Note that when using the RMSprop method, we reduced the learning rate from \(0.1\) to \(0.01\). Different methods may be more or less sensitive to choices of initial learning rate. Feel free to revisit previous examples, and experiment with different learning rates, or initial parameters to gain insight into the sensitivity of different methods.

Accelerated gradient descent to achieve numerical accuracy:

One issue with gradient descent is that they are slow when it comes to converging to machine precision. As optimization nears an optimum, the gradient goes to zero, which means that each successive step is smaller and smaller, and convergence slows down. This is not really a problem in machine learning, where convergence to many digits is not needed, but it is an issue in chemistry.
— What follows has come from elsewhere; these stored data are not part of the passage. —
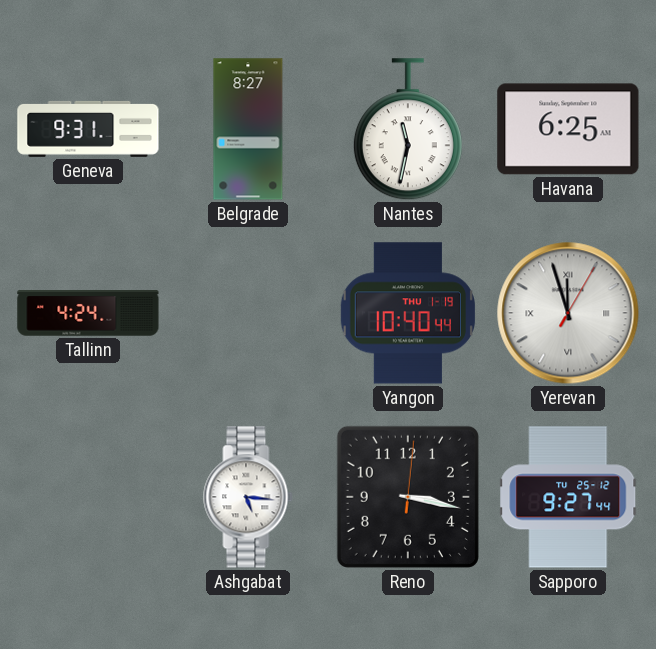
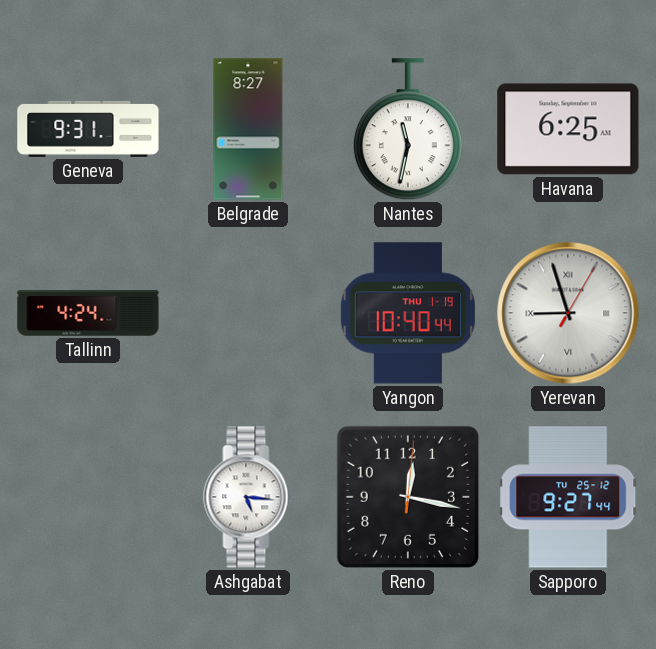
Yerevan: 11:57 -> 8:57
Reno: 3:17 -> 12:17
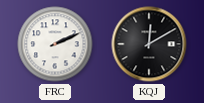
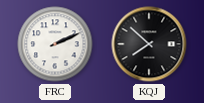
KQJ: 12:10 -> 7:52
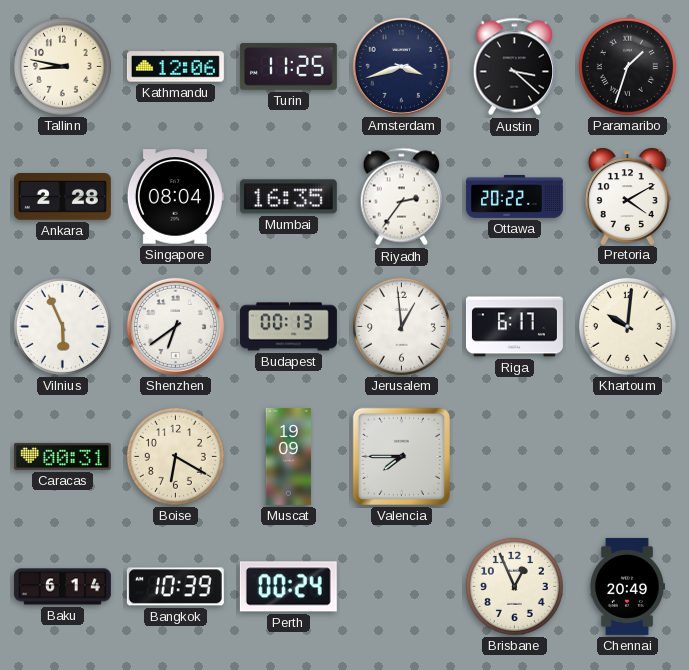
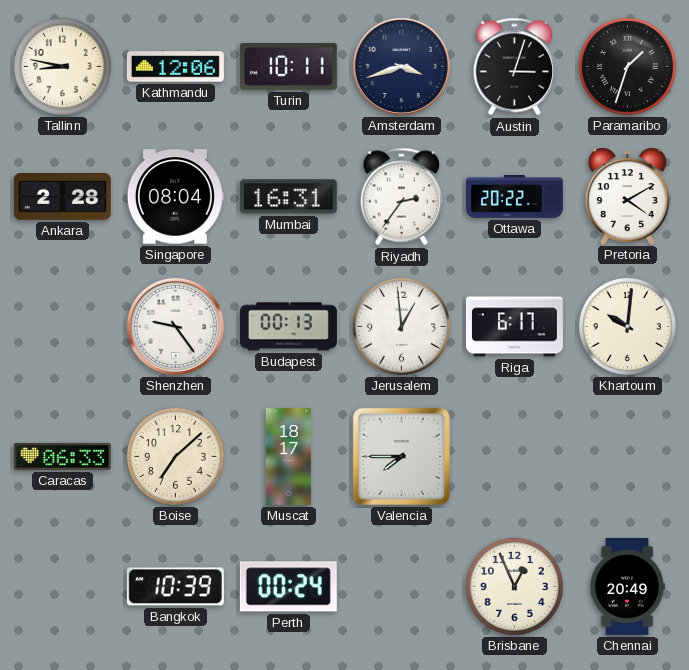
Turin: 11:25 -> 10:11
Austin: 3:22 -> 3:03
Mumbai: 16:35 -> 16:31
Vilnius: 5:56 -> none
Shenzhen: 6:39 -> 9:24
Caracas: 00:31 -> 06:33
Boise: 6:20 -> 7:08
Muscat: 19:09 -> 18:17
Baku: 6:14 -> none
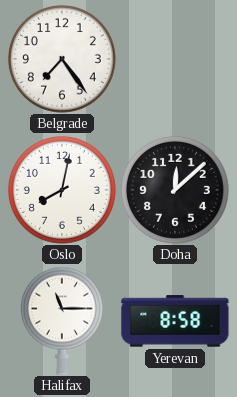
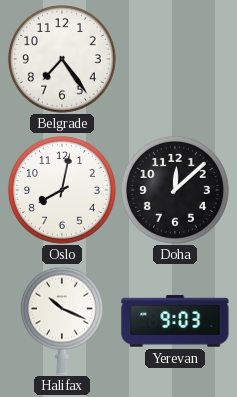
Halifax: 11:15 -> 10:19
Yerevan: 8:58 -> 9:03
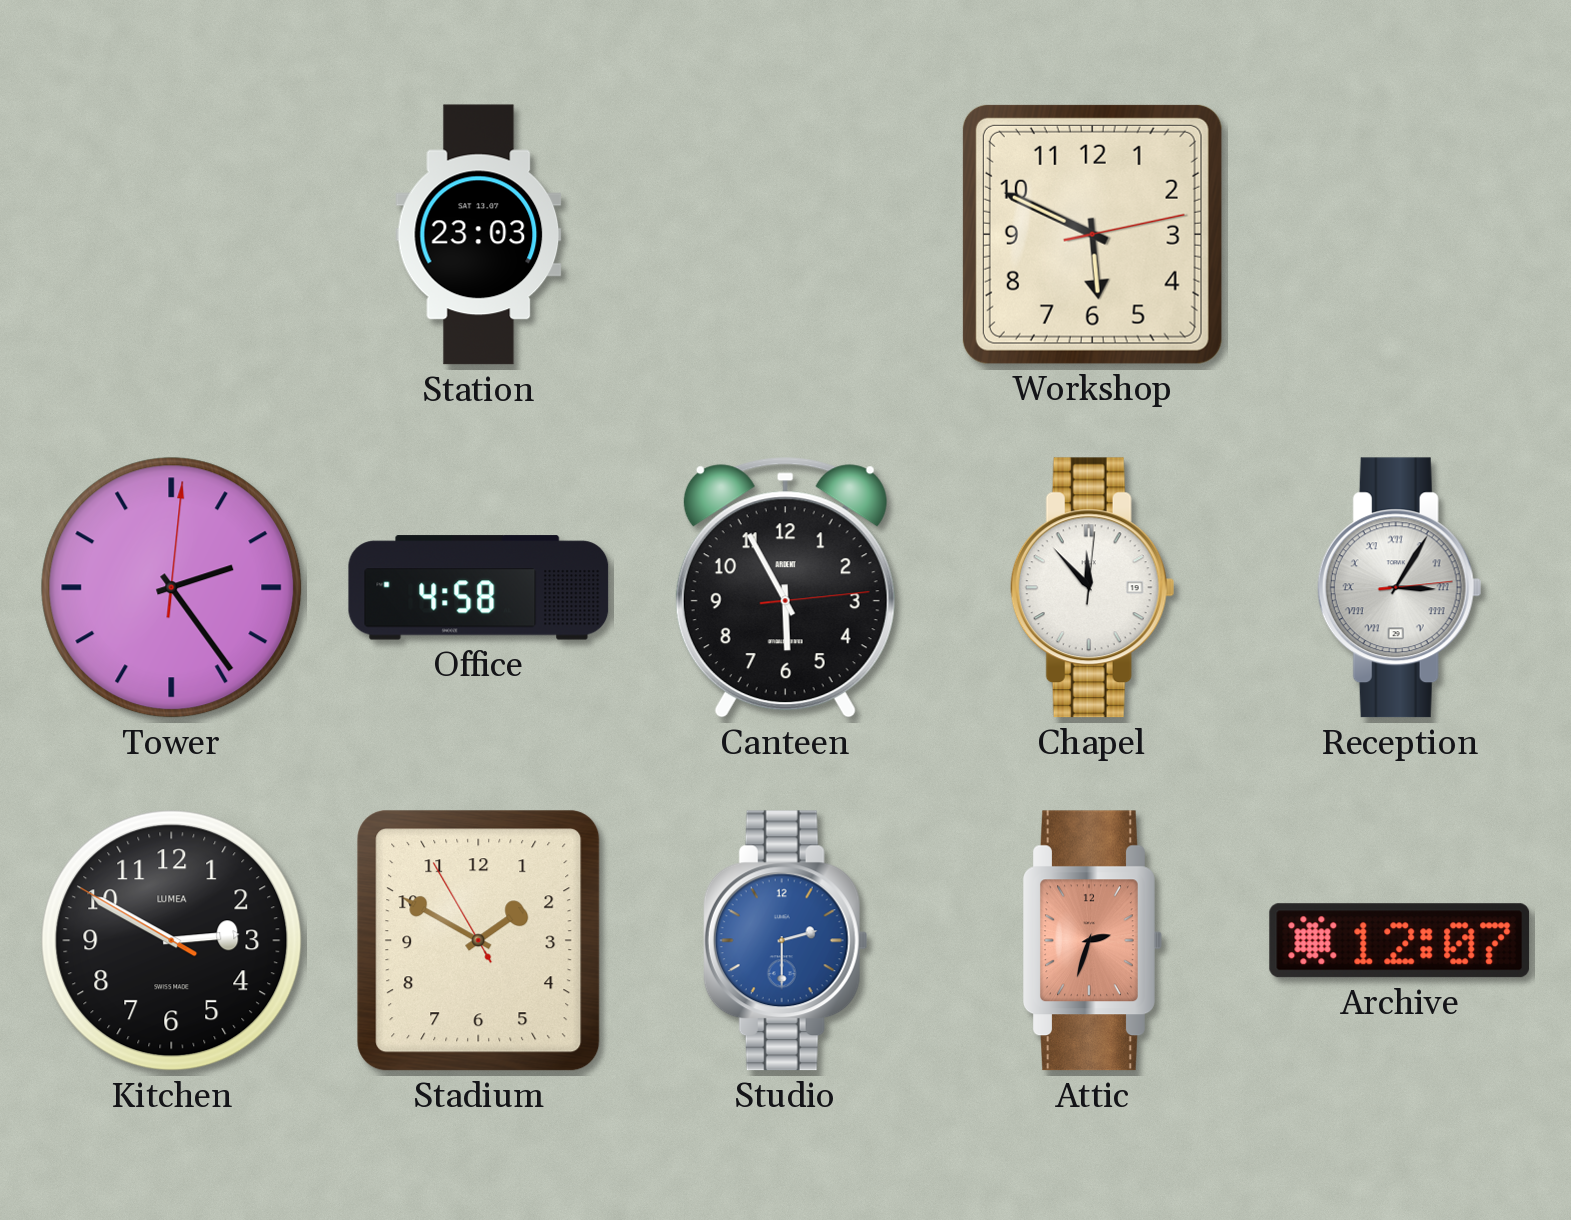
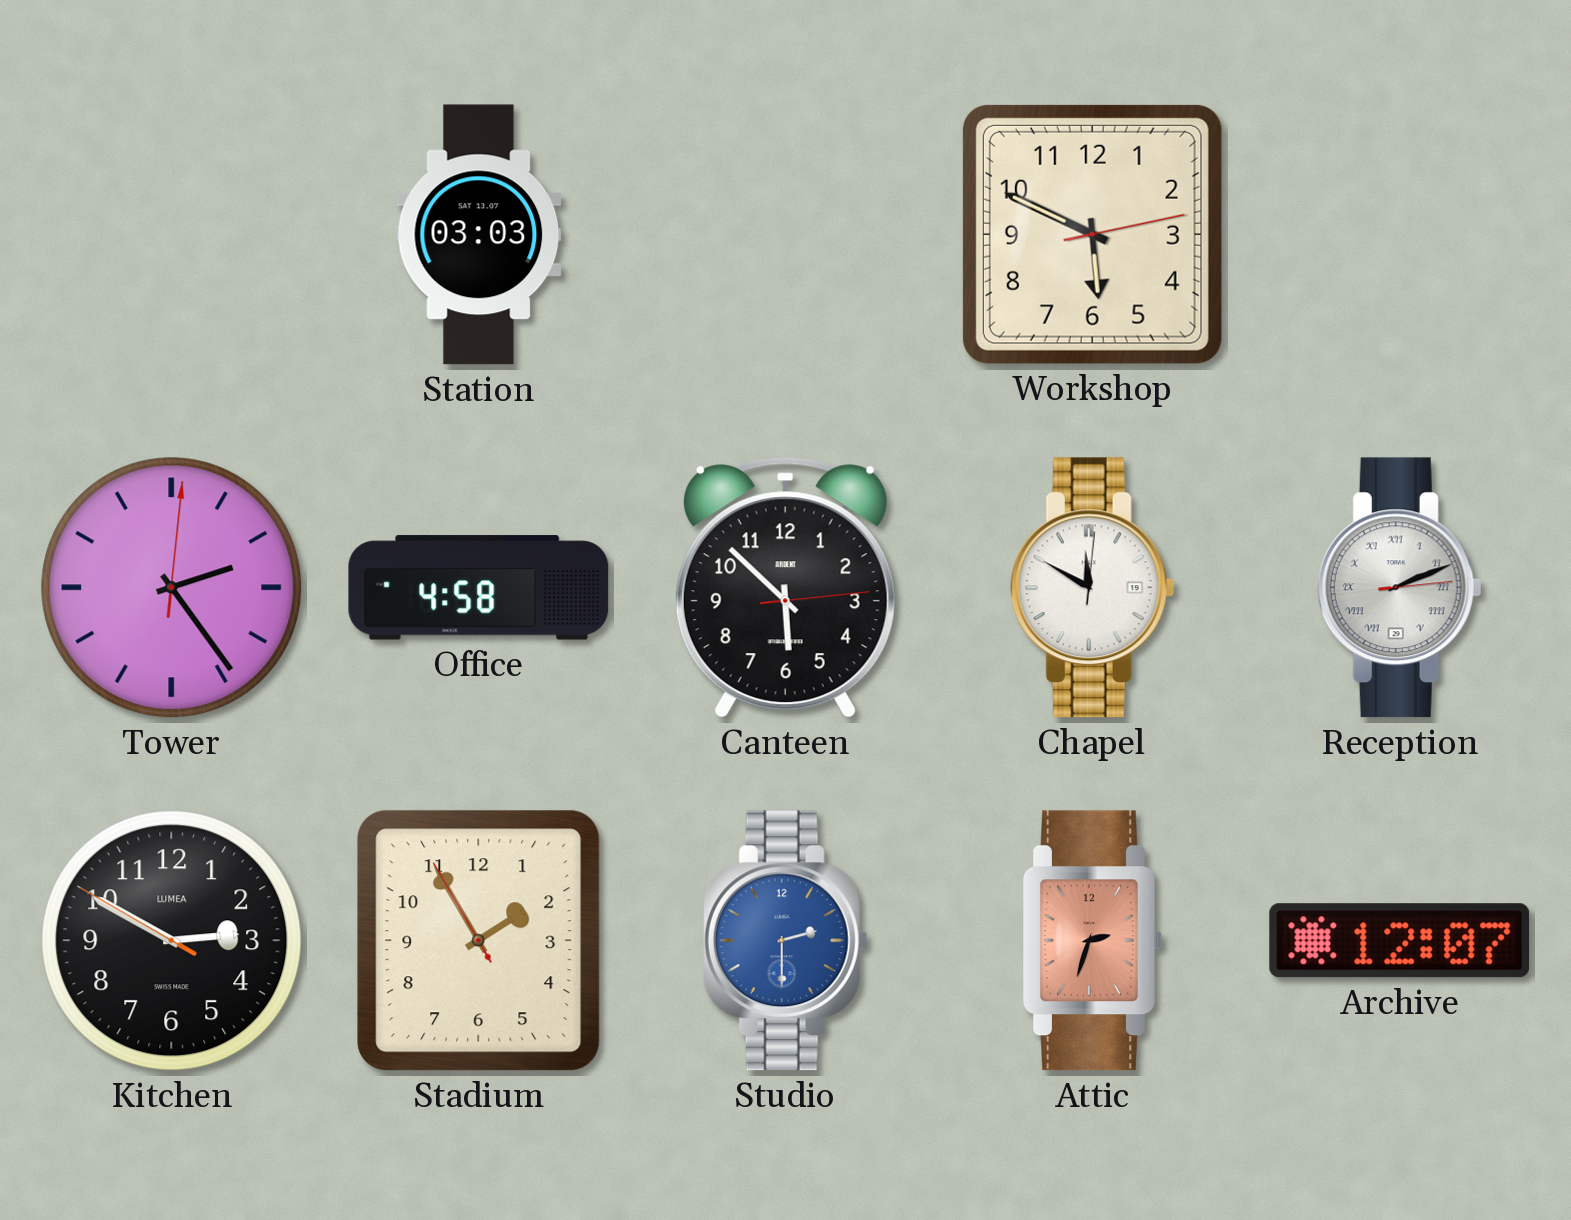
Station: 23:03 -> 03:03
Canteen: 5:55 -> 5:52
Chapel: 11:53 -> 11:50
Reception: 3:05 -> 2:11
Stadium: 1:49 -> 1:54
The standard method used to converge quantum chemical calculations is an accelerated form of gradient descent alternatively called Direct Inversion of the Iterative Subspace (DIIS) or Pulay mixing (for its inventor Peter Pulay). DIIS extrapolates from the error on past function evaluation to where the error is zero using a subspace approach. It is closely related to other subpsace and Krylov methods, such as GMRES.

DIIS works best once we are pretty close to our solution. In this case, we start from a significantly better initial guess, and try to achieve a tolerance of \(\texttt{1e-10}\) with just standard gradient descent.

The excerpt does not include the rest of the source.